Tag Archives: obstruction

Obstruction is not a crime of moral turpitude (at least in Minnesota)

The Eighth Circuit held in Ortiz v. Barr, 962 F.3d 1045 (8th Cir. 2020), that obstruction of legal process under Minnesota law is not a crime of moral turpitude sufficient to render an alien removable.

Jose Ortiz became a lawful permanent resident of the United States in 2002. Four years later, in 2006, he pleaded guilty to obstruction of legal process in violation of Minn. Stat. § 609.50, subdiv. 2(2) and was sentenced to one year in prison, with a two-year stay on 320 days of the sentence. Seven years after that, in 2013, DHS initiated removal proceedings against him, alleging that he was removable for (a) having been convicted of an aggravated felony and (b) having been convicted of a crime involving moral turpitude. See 8 U.S.C. § 1227(a)(2)(A)(i), (iii).

The first round of appeals involved whether obstruction of legal process is an “aggravated felony.” The IJ said yes, and the BIA affirmed. The Eighth Circuit disagreed, holding that “the minimum amount of force required to sustain a conviction [for obstruction of legal process] is less than the level of force required to constitute a crime of violence.” See Ortiz v. Lynch, 796 F.3d 932, 935-36 (8th Cir. 2015). The Eighth Circuit remanded for determination of whether obstruction of legal process is a crime involving moral turpitude, which resulted in this opinion.

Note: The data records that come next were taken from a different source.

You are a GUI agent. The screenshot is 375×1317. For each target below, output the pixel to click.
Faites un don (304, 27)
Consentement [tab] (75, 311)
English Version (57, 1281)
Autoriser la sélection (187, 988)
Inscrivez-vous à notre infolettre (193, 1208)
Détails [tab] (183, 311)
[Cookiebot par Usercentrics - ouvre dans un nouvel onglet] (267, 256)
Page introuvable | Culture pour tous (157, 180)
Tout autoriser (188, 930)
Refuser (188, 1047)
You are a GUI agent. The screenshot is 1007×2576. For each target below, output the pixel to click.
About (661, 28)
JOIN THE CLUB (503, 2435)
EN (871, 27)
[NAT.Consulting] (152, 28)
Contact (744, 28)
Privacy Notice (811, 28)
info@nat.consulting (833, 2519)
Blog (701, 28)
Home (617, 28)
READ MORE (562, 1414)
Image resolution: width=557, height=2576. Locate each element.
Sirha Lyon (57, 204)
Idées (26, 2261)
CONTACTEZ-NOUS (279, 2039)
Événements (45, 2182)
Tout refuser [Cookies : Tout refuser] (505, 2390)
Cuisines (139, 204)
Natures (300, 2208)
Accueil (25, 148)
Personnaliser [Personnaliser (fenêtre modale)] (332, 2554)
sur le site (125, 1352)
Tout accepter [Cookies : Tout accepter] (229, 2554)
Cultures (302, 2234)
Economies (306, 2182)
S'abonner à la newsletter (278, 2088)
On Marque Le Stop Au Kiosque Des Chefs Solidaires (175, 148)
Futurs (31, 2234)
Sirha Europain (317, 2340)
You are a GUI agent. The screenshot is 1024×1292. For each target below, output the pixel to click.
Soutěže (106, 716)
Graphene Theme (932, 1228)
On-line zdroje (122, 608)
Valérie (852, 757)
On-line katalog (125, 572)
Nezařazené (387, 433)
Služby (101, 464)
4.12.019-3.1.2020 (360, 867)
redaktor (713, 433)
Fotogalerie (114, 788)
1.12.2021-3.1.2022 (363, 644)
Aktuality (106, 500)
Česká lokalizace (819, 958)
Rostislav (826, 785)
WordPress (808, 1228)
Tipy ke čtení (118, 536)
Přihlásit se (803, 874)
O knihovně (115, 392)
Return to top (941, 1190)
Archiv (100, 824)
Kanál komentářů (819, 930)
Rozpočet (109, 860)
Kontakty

To determine whether a particular crime is a “crime of moral turpitude” under the INA, courts apply the categorical approach. Importantly, the categorical approach is not a historical question; it does not ask any questions about the facts or allegations underlying the actual conviction. Instead, the categorical approach asks whether the elements of the offense “necessarily fit within” the BIA’s generic definition of a crime of moral turpitude. “If there is ‘a realistic probability . . . that the State would apply its statute to conduct that falls outside the generic definition of a crime’ involving moral turpitude, then the conviction does not categorically constitute a crime involving moral turpitude.” 962 F.3d at 1049 (quoting Moncrieffe, 569 U.S. at 191, and others). So you take the generic elements of the crime (not what may or may not have happened or been proved) and compare them to the definition of a crime of moral turpitude. If all the elements fit within the box of the definition, you have a crime of moral turpitude.

The Eighth Circuit discusses the offense of obstruction of legal process first, but I’m going to start with the definition of a crime of moral turpitude. Because the INA itself does not define “crime of moral turpitude,” courts give substantial deference to the BIA’s interpretation. The BIA has developed a two-prong definition. First, the prohibited conduct must be “per se morally reprehensible and intrinsically wrong or malum in se, so it is the nature of the act itself and not the statutory prohibition of it which renders a crime one of moral turpitude.” 962 F.3d at 1048. Second, “the offense must require ‘a culpable mental state’.” 962 F.3d at 1048 (quoting Gomez-Gutierrez v. Lynch, 811 F.3d 1053, 1058 (8th Cir. 2016) and others). In the context of Minnesota criminal law, “culpable mental state” means specific intent (i.e., something like evil intent, depraved or vicious motive, or corrupt mind), not just general intent. A general intent offense “is not considered to be a crime involving moral turpitude.” 962 F.3d at 1050 (citing Matter of Solon, 24 I. & N. Dec. 239, 241 (BIA 2007)).

Turning now to the offense of which Mr. Ortiz was convicted: obstruction of legal process is a general intent offense in Minnesota. 962 F.3d at 1050 (citing State v. Serrano, No. A14-0887, 2015 WL 2456982, at *2 (Minn. Ct. App. May 26, 2015)).

Comparing the elements, then: crimes of moral turpitude require specific intent; obstruction of legal process does not. Therefore, obstruction of legal process is not a crime of moral turpitude and conviction for it will not render an alien removable. Because the BIA reached the opposite conclusion, the Eighth Circuit granted Ortiz’s petition for review and vacated the removal order.